„HeideHerzen“: Weihnachtspost-Aktion gegen die Einsamkeit

Lehrerin Elisabeth Okon und Medizinstudent Marcel Borchert wollen mit ihrem Projekt an Menschen erinnern, die in der Gesellschaft allzu häufig vergessen werden

„HeideHerzen“: Weihnachtspost-Aktion gegen die Einsamkeit

Weihnachten steht für Einkehr, Besinnung und schöne Stunden im Kreise der Familie. Doch für einige Einwohnerinnen und Einwohner des Heidekreises ist das keine Selbstverständlichkeit. Insbesondere viele Menschen in den 23 Senioren- und Pflegeheimen im Heidekreis drohen, vergessen zu werden. Das Projekt „HeideHerzen“, initiiert von Lehrerin Elisabeth Okon und Medizinstudent Marcel Borchert, geht auf diese Problematik ein und schafft eine Möglichkeit für alle, in der Weihnachtszeit etwas Gutes zu tun.

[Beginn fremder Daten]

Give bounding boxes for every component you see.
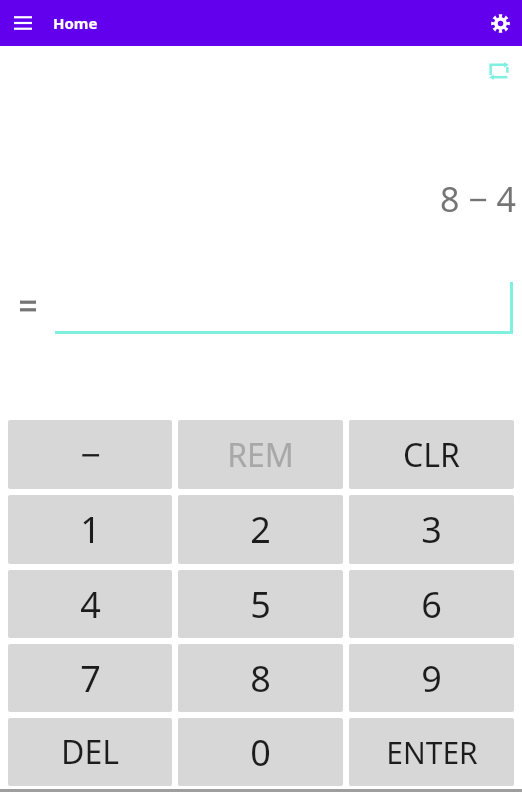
staticText: 0	[250, 728, 271, 777]
button[interactable]: 5	[178, 570, 343, 638]
button[interactable]: 9	[349, 644, 514, 712]
button[interactable]: ENTER	[349, 718, 514, 786]
button[interactable]: 6	[349, 570, 514, 638]
staticText: DEL	[61, 730, 119, 774]
button[interactable]: 0	[178, 718, 343, 786]
button[interactable]: DEL	[8, 718, 172, 786]
button[interactable]: 8	[178, 644, 343, 712]
staticText: 6	[421, 580, 442, 629]
button[interactable]: 3	[349, 495, 514, 564]
staticText: 8	[250, 654, 271, 703]
staticText: 4	[80, 580, 101, 629]
button[interactable]: 7	[8, 644, 172, 712]
staticText: 3	[421, 505, 442, 554]
button[interactable]: Repeat	[482, 54, 516, 88]
staticText: ENTER	[386, 732, 478, 773]
button[interactable]: CLR	[349, 420, 514, 489]
staticText: CLR	[403, 433, 460, 477]
staticText: 7	[80, 654, 101, 703]
staticText: −	[80, 430, 101, 479]
staticText: 5	[250, 580, 271, 629]
staticText: REM	[227, 433, 294, 477]
button[interactable]: Settings	[484, 7, 516, 39]
staticText: 8 − 4	[0, 176, 516, 222]
button[interactable]: 4	[8, 570, 172, 638]
staticText: Home	[53, 13, 98, 33]
staticText: 1	[80, 505, 101, 554]
staticText: 2	[250, 505, 271, 554]
button[interactable]: 1	[8, 495, 172, 564]
button[interactable]: −	[8, 420, 172, 489]
staticText: 9	[421, 654, 442, 703]
button[interactable]: Answer field	[55, 278, 513, 334]
button[interactable]: 2	[178, 495, 343, 564]
button[interactable]: Open navigation menu	[7, 7, 39, 39]
button: REM	[178, 420, 343, 489]
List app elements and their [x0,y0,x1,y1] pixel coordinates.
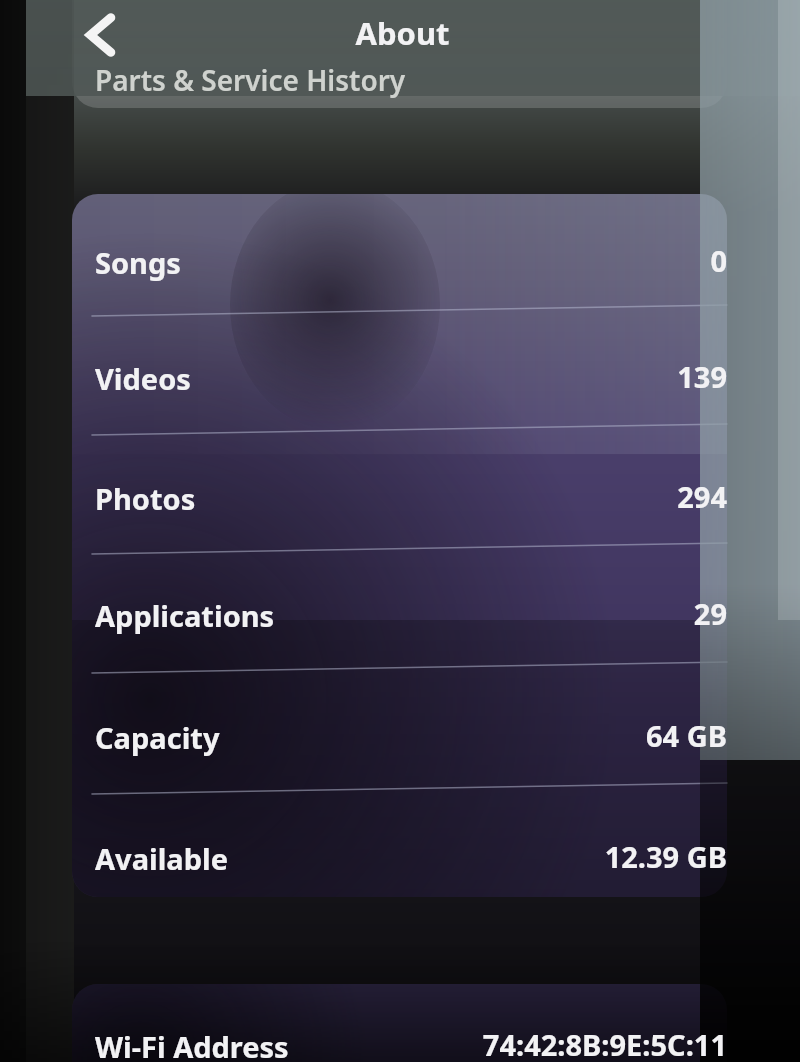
staticText: 294 [677,477,727,516]
staticText: 74:42:8B:9E:5C:11 [482,1025,727,1062]
button[interactable]: Available [72,794,727,910]
staticText: 139 [677,357,727,396]
staticText: Applications [95,596,275,635]
button[interactable]: Back [66,4,134,66]
staticText: About [355,12,450,54]
staticText: Available [95,839,228,878]
staticText: Capacity [95,718,220,757]
button[interactable]: Capacity [72,673,727,789]
staticText: Photos [95,479,196,518]
staticText: 0 [710,241,727,280]
staticText: 29 [693,594,727,633]
staticText: Videos [95,359,191,398]
staticText: 12.39 GB [604,837,727,876]
button[interactable]: Parts & Service History [72,40,727,102]
staticText: Parts & Service History [95,61,406,99]
button[interactable]: Photos [72,434,727,550]
button[interactable]: Songs [72,198,727,314]
button[interactable]: Videos [72,314,727,430]
button[interactable]: Applications [72,551,727,667]
staticText: Wi-Fi Address [95,1027,289,1062]
button[interactable]: Wi-Fi Address [72,990,727,1062]
staticText: Songs [95,243,181,282]
staticText: 64 GB [646,716,727,755]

Auf der Internetseite heideherzen.de können Adressen von Senioren- und Pflegeheimen im Heidekreis angefordert werden, an die weihnachtliche Karten geschickt werden können. „Manche Menschen, die unter anderem in Seniorenheimen leben, sind scheinbar vergessen und fühlen sich insbesondere über die Feiertage einsam. Im hohen Alter schwindet die Zahl der Angehörigen und viele der Bewohnerinnen und Bewohner bekommen entsprechend weniger Besuch“, unterstreichen die Initiatoren der Aktion. Und weiter: „Gleich der tollen Fürsorge durch die Pflegeheime sind soziale Interaktionen vor allem auch durch die Corona-Pandemie stark eingeschränkt worden, zudem leben wir gerade in krisenbehafteten Zeiten mit drohender Inflation und schwerwiegenden Konflikten auf der Welt, unter anderem im Iran und der Ukraine. Es überfällt uns das Gefühl, all dem machtlos entgegen zu stehen.“

„Teilnahme an unserer Gesellschaft und Glück sind wichtige Bausteine für ein gesundes Leben - Aspekte, die das Projekt ‚HeideHerzen‘ berücksichtigt“, erklärt Marcel Borchert. Und Elisabeth Okon ergänzt: „Dabei geht es aber längst nicht nur um einen Gewinn für die Bewohnerinnen und Bewohner der Pflegeheime. Als Lehrerin glaube ich, dass das Projekt ‚HeideHerzen‘ für zum Beispiel Schulen gewinnbringend ist und Schülerinnen und Schüler für soziale Projekte sensibilisieren kann.“

Mitmachen kann aber jeder, egal ob aus dem Heidekreis kommend oder sich ihm verbunden fühlend. Der Fantasie darf bei der Gestaltung der Karten freier Lauf gelassen werden. Von Bunt- und Aquarellstiften bis hin zu Stickern ist alles erlaubt. Wichtig ist, groß und deutlich zu schreiben. Bewohner, die nicht mehr so gut sehen können, werden die Karten von den Pflegerinnen und Pflegern vorgelesen.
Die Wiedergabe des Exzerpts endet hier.